Archiving and sharing data

Introduction

Research data is a valuable output, so it’s important to consider how you can preserve and if possible, share with it others after the end of a research project. Where possible datasets should be deposited in a data repository which can support long-term storage of data underpinning research outputs, enable the discovery and sharing of data for future reuse by others and provide a persistent identifier for long-term discoverability.

Many funders and publishers, require that research data be shared as openly as possible. LSE's Research Data Management Policy recognises that effective management of research data for long-term preservation and reuse is an integral part of good research practice.

Each dataset and research project are different so it is important to consider your data preservation and sharing plans at the beginning of your project, to allow you to tailor your approach based on the data you are working with.

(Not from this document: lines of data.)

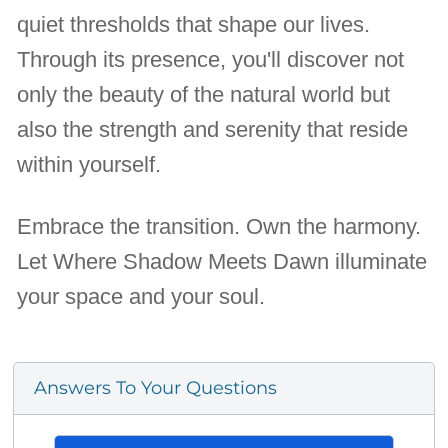
quiet thresholds that shape our lives.
Through its presence, you'll discover not
only the beauty of the natural world but
also the strength and serenity that reside
within yourself.
Embrace the transition. Own the harmony.
Let Where Shadow Meets Dawn illuminate
your space and your soul.
Answers To Your Questions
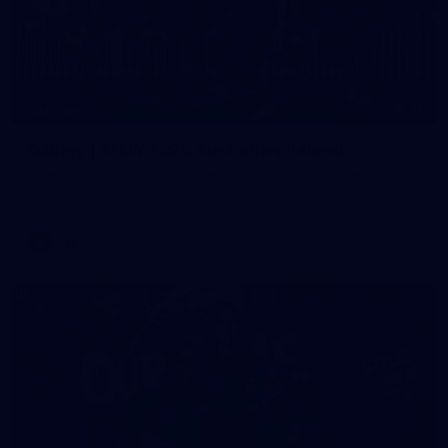
32
GALLERY
Gallery | AFLW 2026 Australia v Ireland
Check out the action from the historic Australia v Ireland
match at North Sydney Oval
AFLW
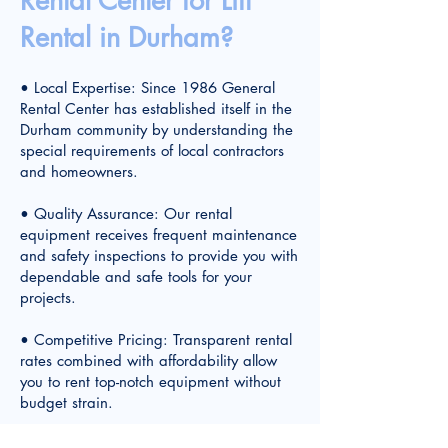
Rental Center for Lift
Rental in Durham?
• Local Expertise: Since 1986 General
Rental Center has established itself in the
Durham community by understanding the
special requirements of local contractors
and homeowners.
• Quality Assurance: Our rental
equipment receives frequent maintenance
and safety inspections to provide you with
dependable and safe tools for your
projects.
• Competitive Pricing: Transparent rental
rates combined with affordability allow
you to rent top-notch equipment without
budget strain.
• Convenient Location: The center's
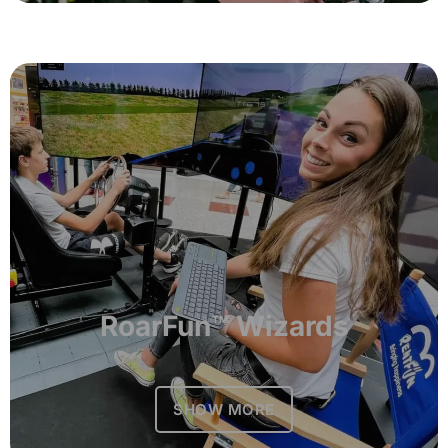
RoarFun™ Wizards
SHOW MORE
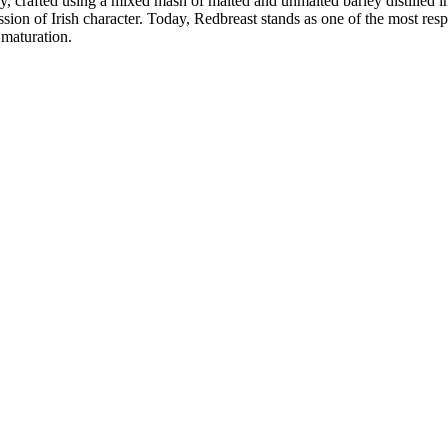
iskey, crafted using a mixed mash of malted and unmalted barley distilled 
on of Irish character. Today, Redbreast stands as one of the most respe
 maturation.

Why archive and share your data?

facilitates transparency, integrity, validation and reproducibility of research findings
ensures funder and publisher requirements are met
preserves data in the long term to protect against loss, obsolescence or deterioration
increases visibility of data that can be cited by others and enhance opportunities for collaboration with your research colleagues

Considerations for sharing

The first step is to work out which data can be shared. It may be that you can share the whole dataset, but there are various reasons why this might not be possible. You may also need to keep in mind any funder requirements for sharing data.

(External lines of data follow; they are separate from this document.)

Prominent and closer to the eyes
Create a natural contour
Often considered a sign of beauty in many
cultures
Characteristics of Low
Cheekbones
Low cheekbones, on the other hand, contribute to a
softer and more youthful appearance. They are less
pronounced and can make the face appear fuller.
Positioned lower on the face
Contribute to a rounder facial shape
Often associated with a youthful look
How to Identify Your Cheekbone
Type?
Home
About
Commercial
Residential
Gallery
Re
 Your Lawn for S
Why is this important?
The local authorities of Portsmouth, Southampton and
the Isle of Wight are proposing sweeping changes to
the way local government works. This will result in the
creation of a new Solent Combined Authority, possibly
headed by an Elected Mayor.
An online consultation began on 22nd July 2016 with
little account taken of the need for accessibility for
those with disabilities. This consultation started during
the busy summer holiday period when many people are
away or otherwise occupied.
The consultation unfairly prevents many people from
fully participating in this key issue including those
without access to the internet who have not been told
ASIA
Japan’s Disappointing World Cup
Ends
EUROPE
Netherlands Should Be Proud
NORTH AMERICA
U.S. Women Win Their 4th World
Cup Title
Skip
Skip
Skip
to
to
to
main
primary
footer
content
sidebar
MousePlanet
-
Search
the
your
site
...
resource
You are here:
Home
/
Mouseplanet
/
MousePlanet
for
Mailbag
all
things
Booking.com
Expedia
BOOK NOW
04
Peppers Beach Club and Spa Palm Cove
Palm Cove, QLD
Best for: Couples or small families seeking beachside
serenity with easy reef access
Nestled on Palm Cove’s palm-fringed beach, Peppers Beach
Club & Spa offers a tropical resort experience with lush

Working with sensitive personal data requires additional planning at the beginning of a project, by doing this a subset may be possible to share using a combination of informed consent, anonymisation and controlling access to data. Equally, if using third party copyrighted materials or commercial data, you may also find yourself restricted by law or contract in what you can share openly.

If you cannot share all of your data, you should consider whether parts of it, or supporting documentation and metadata, can be shared, to make your research as transparent and open as possible.

‘Sharing’ your data doesn’t have to mean sharing it with everyone, our advice is to make your data ‘as open as possible, as closed as necessary’. This allows you to put in the appropriate level of access to the data that is deemed necessary. See below for more details on this.

Preservation and disposal

As well as considering what data could be made available to others, you should also consider what data you wish to preserve for the long-term. It is not advised that you use your OneDrive for long-term storage, as it takes up storage space and is more at risk of data loss. Instead, you should preserve this dataset and accompanying documentation in your chosen data repository.

Not all research data need to be kept, and it may be impractical to keep everything, so you should still be selective in what you wish to keep. For further advice, the University of Bath hosts a useful table on deciding which data to keep and which to delete.

You should consider how long you plan on preserving data for, as some funders specifically ask that data be preserved for a minimum number of years. LSE also provides general guidance in the Retention Schedule.

Finally, for any data that won’t be preserved or shared, you will need to ensure you securely delete it. For digital data, note that normal file deletion doesn’t truly erase the data and only creates another copy in the Recycle Bin. Use an ‘eraser tool’ to ensure data is permanently removed from your devices.

The best option for archiving and sharing your work is in a data repository, as they have been specifically designed for this purpose.

If you publish your data with an external repository,  send us the DOI or URL and we can create a record for the dataset in our research data catalogue.

Subject repositories

We recommend, wherever possible to share your data via a subject-specific data repository. This is because this is where you are most likely to find people doing similar work who may want to re-use your dataset, and the repository will have been tailored to preserve and share particular types of data. These include:

A key discipline-specific repository in the social sciences is the UK Data Archive, funded by the ESRC.

Nature also maintains a list of repositories by discipline, including social sciences data repositories.

You can also find a data repository relevant to your discipline at the Registry of Research Data Repositories (re3data).

LSE Research Online

You can also deposit data in LSE Research Online (LSERO). This is our institutional repository for the preservation and sharing of research data produced or collected at LSE. This is a good option where no discipline-specific repository is available, or you want to store and share your research data within LSE systems, and link with your LSERO research publications. For more information on this please see our section ‘deposit data in LSE Research Online’.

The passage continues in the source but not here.